Gov. Rick Perry (R-Texas) made the most of Cain controversy during the Iowa Faith and Freedom Coalition Presidential Forum on Saturday. Perry emphasized his record on pro-life causes in Texas, giving a thinly veiled attack on Cain.
"Being pro-life is not a matter of campaign convenience; it is a core conviction" Perry said. "It is a liberal canard to say I am personally pro-life, but government should stay out of that decision. If that is your view, you are not pro-life, you are pro-having-your-cake-and-eating-it-too."
After a segment on Cain, Pat Robertson suggested today on The 700 Club that the Republican primary base has to "lay off" forcing their leaders into positions. The founder of the Christian Broadcasting Network (CBN) endorsed Rudy Giuliani in 2008 but has said he will not endorse a candidate this cycle.
"Now whether this did it to Cain I don't know, but nevertheless, you appeal to the narrow base and they'll applaud the daylights out of what you're saying and then you hit the general election and they say ‘no way' and then the Democrat, whoever it is, is going to just play these statements to the hilt," he said. "They've got to stop this! It's just so counterproductive!"
While Perry made nearly his entire speech in Iowa on the issue of abortion, Cain only alluded to it once when he said "life" meant "life, from conception. No abortion–no exceptions." During the Q&A following his speech, Cain's first question was on what he would "to prevent abortion on demand." Cain answered with a list of actions he would take as president.
"I would not sign any legislation [for] government funded abortion. I would not sign any legislation that in any way allowed the government to be involved in it. I would strengthen all of our current laws that prevent abortion. I believe that abortion should be clearly stated [as] illegal across this country and I would work to defund Planned Parenthood," Cain said. "And I would make sure that I appoint judges that will enforce the Constitution. No activist judges. And I would also make sure that we didn't allow any bureaucrats to get in the way in order to protect the life of the unborn."
Cain did not explain what policies he would advocate as president. For Cain, the president should not advance legislation. Instead, he should simply manage the bureaucracy and veto legislation.

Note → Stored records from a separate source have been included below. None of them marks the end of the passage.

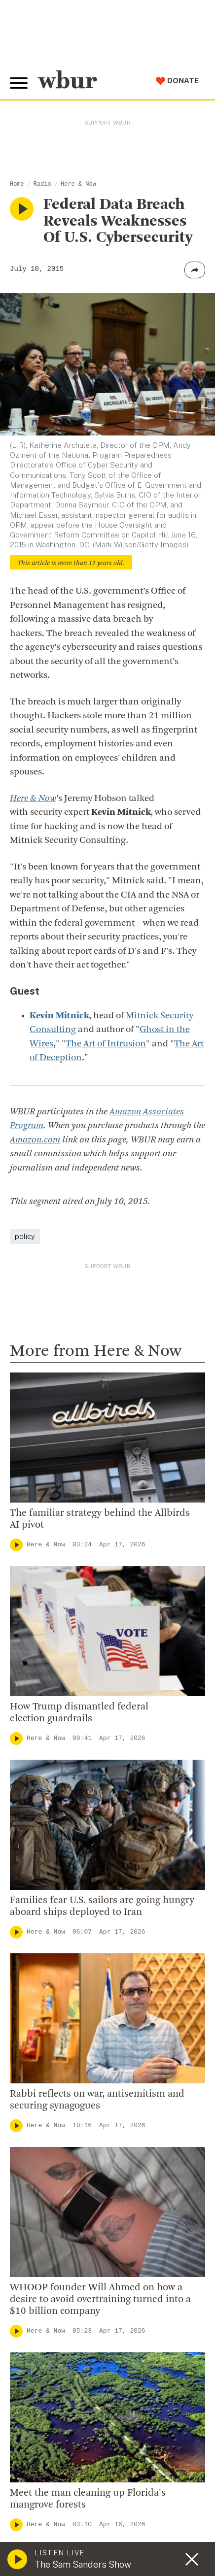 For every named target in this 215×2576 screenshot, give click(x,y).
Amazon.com (35, 1140)
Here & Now (78, 184)
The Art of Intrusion (106, 1044)
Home (17, 184)
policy (25, 1236)
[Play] (16, 1545)
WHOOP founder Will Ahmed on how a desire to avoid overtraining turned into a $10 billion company (100, 2299)
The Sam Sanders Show (83, 2564)
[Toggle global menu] (19, 83)
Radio (42, 184) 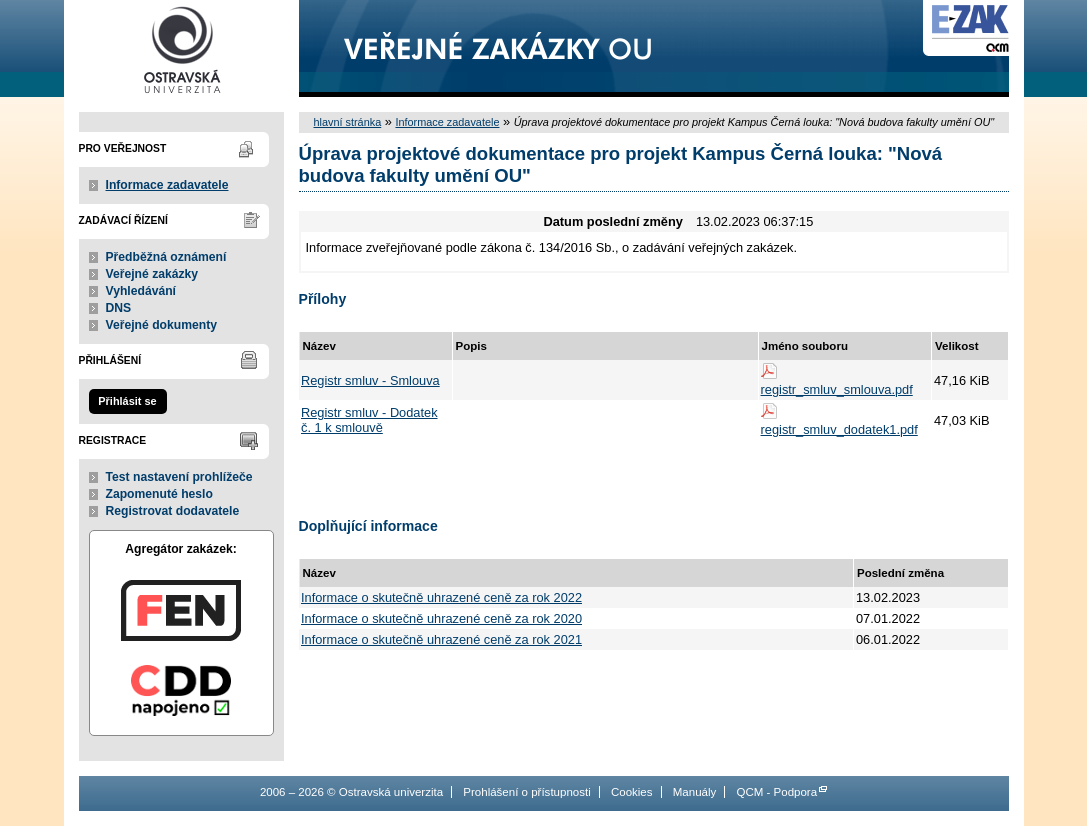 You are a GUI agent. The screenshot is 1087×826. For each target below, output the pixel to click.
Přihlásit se (127, 401)
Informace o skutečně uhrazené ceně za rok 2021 (441, 639)
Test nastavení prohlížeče (179, 477)
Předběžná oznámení (166, 257)
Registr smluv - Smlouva (370, 380)
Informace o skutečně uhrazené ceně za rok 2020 (441, 618)
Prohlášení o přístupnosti (526, 792)
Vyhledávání (141, 291)
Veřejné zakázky (152, 274)
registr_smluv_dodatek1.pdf (839, 429)
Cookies (632, 792)
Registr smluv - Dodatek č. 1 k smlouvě (369, 420)
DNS (119, 308)
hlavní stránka (348, 122)
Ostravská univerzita (181, 48)
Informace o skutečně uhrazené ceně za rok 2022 (441, 597)
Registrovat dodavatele (173, 511)
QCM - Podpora (776, 792)
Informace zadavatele (167, 185)
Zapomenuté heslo (159, 494)
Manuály (695, 792)
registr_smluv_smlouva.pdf (837, 389)
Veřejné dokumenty (161, 325)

In June, he declined to sign a Susan B. Anthony List Pro-Life Presidential Pledge because he would not promise to "advance and sign into law a Pain-Capable Unborn Child Protection Act to protect unborn children who are capable of feeling pain from abortion." Cain explained that it was not the role of the President to "advance" legislation. "As president, I would sign it, but Congress must advance the legislation," Cain said.
Cain said his comments during the CNN interview were made in the context of presidential power.
"My answer was focused on the role of the President. The President has no constitutional authority to order any such action by anyone. That was the point I was trying to convey," Cain said. "As to my political policy view on abortion, I am 100% pro-life. End of story."
Cain may not "order" someone to have an abortion or "advance" legislation, but he is willing to use the bully pulpit. He told CBN's David Brody that he would talk about the issue and try to change people's minds on it.
Brody asked Cain if he would support a pro-life amendment that would effectively overturn Roe v. Wade.
"Yes. Yes I feel that strongly about it," Cain said. "If we can get the necessary support and it comes to my desk I'll sign it. That's all I can do. I will sign it."
As Politico's Ben Smith noted, amendments do not require presidential approval. Amendments approved by two-thirds of both the House and Senate go to the states to be ratified. Three-quarters of the states must ratify an amendment (38 out of 50).